Sunday afternoon was the unofficial sendoff for Sally Iberg, the pastor these past seven years at Pilgrim Congregational. You might know it primarily as the “donut church” from Farmers Market or as home to a wonderful preschool. 

But this church with a fairly small, diverse and mighty congregation, has long had greater ambition on social justice issues. That explains the genuine thanks offered Sunday by, among others, Michele Zurakowski, head of the Oak Park-River Forest Food Pantry and Lynda Schueler, leader at Housing Forward.

The reason I was there, and among the many speakers, was Iberg’s profound efforts to forge alliances with her faith colleagues in Austin. And it was the Sunday testimony of three of the West Side’s most noted black ministers — Rev. Ira Acree, Rev. Cy Fields, Rev. Marshall Hatch — that made plain that true and game-changing connections have been made.

All three of those powerful men spoke of the Father’s Day Sunday in 2015 when Rev. Hatch issued an invitation to a unity service in the troubling wake of the murders of the Bible study group meeting in the legendary Mother Emanuel Church in Charleston. Those dozen African American faithful had been gunned down by a young white supremacist. Across America, the calls for forgiveness from the families of the victims were stunningly welcomed.

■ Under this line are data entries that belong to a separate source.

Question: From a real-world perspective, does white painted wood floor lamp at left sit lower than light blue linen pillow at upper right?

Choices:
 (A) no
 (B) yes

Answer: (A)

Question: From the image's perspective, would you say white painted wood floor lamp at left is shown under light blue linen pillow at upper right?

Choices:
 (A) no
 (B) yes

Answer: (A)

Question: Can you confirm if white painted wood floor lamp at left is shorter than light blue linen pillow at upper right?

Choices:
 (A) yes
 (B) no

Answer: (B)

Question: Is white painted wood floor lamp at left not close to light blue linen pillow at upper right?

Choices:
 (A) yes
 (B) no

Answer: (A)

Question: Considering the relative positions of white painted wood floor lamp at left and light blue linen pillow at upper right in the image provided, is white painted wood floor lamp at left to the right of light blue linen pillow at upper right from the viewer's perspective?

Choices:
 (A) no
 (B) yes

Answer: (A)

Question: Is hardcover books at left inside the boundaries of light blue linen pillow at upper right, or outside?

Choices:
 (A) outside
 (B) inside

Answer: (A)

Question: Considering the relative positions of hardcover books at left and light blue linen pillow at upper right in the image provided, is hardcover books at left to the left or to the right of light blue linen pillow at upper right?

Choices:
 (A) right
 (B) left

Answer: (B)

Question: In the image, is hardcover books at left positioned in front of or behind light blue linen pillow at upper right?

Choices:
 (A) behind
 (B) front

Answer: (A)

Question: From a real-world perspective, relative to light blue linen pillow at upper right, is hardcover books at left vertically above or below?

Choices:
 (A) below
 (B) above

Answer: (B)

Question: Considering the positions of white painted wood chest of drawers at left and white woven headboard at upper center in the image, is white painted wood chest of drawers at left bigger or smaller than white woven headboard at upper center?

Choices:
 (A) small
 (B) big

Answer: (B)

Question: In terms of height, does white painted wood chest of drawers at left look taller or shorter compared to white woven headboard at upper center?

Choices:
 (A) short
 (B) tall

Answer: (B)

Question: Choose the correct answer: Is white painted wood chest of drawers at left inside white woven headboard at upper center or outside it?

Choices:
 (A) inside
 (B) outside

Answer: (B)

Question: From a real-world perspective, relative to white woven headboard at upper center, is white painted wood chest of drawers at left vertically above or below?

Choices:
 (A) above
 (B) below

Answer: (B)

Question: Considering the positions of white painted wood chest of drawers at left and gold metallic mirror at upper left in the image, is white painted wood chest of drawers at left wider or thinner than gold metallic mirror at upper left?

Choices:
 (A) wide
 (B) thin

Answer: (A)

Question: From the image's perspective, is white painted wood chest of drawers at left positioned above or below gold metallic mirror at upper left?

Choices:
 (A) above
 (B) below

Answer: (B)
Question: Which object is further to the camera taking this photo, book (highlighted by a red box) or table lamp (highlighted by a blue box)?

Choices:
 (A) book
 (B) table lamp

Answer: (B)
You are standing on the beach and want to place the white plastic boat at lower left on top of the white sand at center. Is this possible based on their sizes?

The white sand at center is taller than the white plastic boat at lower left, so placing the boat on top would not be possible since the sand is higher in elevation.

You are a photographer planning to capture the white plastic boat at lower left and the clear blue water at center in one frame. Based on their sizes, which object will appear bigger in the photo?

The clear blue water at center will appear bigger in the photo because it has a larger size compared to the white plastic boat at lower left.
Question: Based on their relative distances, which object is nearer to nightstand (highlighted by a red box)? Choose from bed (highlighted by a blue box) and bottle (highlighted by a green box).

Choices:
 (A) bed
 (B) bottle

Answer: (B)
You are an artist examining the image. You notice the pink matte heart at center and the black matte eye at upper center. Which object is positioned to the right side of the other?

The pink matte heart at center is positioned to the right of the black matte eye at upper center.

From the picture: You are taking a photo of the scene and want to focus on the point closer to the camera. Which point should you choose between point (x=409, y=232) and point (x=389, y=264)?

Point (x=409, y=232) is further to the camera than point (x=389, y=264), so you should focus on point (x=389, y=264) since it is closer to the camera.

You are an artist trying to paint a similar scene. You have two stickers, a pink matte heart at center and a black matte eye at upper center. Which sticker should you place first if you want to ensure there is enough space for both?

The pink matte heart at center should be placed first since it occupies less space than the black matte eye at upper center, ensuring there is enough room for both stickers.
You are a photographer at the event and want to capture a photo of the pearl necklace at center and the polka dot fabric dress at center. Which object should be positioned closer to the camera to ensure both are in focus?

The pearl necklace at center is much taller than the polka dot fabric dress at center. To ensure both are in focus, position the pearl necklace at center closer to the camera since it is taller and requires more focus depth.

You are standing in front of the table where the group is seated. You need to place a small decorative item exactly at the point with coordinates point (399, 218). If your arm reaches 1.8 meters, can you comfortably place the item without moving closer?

Hatch issued the unity service call and it was heard in Oak Park by among others Iberg, Rabbi Max Weiss of Oak Park Temple and Rev. Alan Taylor of Unity Temple. Together with members of their congregations, that trio of white faith leaders joined with Hatch, Acree, Fields and other West Siders in the welcoming sanctuary of New Mt. Pilgrim Missionary Baptist Church on Washington Boulevard in Garfield Park.

I wrote about that afternoon and its profound impact on me in this space two years and seven months ago. And I’ve often thought of that afternoon in the dark and divided days we endure at this moment. But to hear these black men stand in the pulpit of Pilgrim Congregational on Sunday affirmed that something with deep meaning and possibility had taken place.

Rev. Hatch remembered “people, neighbors we had not met yet, flooding across Austin Boulevard. We saw the barriers broken down.” And he recalled Iberg, who brought intensity, anguish, and, remarkably, thanks to the black ministers for having the trust to welcome white ministers into their church.

Iberg “was a spiritual ball of fire, in the African American tradition,” Hatch said Sunday in perhaps the most sincere compliment that might be offered.

Rev. Fields was wonderfully candid Sunday, speaking of Iberg: “It was the first time, up close, that I saw a white woman full of spiritual passion. I knew in theory about such people but had never seen it. It gave me hope. I felt that we were not alone.”

That afternoon was magical, maybe miraculous if you are inclined to see such things. But it could have ended there. Both the West Side and the Oak Park ministers could have felt the rush but returned to the suspicions and the fears that had kept them apart all these decades. 

It hasn’t evolved that way.

Iberg had recently taken the helm of the driftless Community of Congregations in Oak Park and River Forest. She infused that group with her fire, led a movement to formally widen its reach into the West Side, and helped convene the group’s annual meeting in Rev. Acree’s church last January. For their part, Fields, Hatch and Acree welcomed the Oak Parkers into their West Side Leaders Network, a bold and inclusive welcome.

This village of Oak Park has been slowly coming out of its defensive crouch toward Austin the past few years. Thirty years squandered but still good. In this moment, we need to keep this plague of carjackings from reigniting the fears. Only forward.

The Community of Congregations will host its annual meeting on Monday, Jan. 29 at Oak Park Temple, 1235 N. Harlem. Dinner at 6:30. $15 suggested donation. Keynoter will by Mony Ruiz-Velasco, an Oak Parker and executive director of PASO. The topic: What happens when the religious community steps up on immigration.